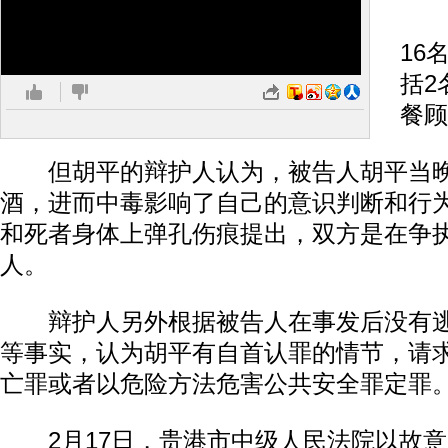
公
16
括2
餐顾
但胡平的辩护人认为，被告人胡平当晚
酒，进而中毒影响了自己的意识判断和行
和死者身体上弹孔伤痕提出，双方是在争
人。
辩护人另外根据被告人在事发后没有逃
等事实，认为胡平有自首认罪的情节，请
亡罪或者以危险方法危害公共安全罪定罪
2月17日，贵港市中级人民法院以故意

_ _ _ _ _

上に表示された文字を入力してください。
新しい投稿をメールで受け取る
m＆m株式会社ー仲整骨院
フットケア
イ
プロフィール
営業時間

_ _ _ _ _

### HOW TO COMPLETE THIS TASK
Print exactly the lines of the listing above starting at the line containing "等事实，认为胡平有自首认罪的情节，请" and ending at the line containing "2月17日，贵港市中级人民法院以故意", both included.

### RESPONSE TO THE EXERCISE
等事实，认为胡平有自首认罪的情节，请
亡罪或者以危险方法危害公共安全罪定罪
2月17日，贵港市中级人民法院以故意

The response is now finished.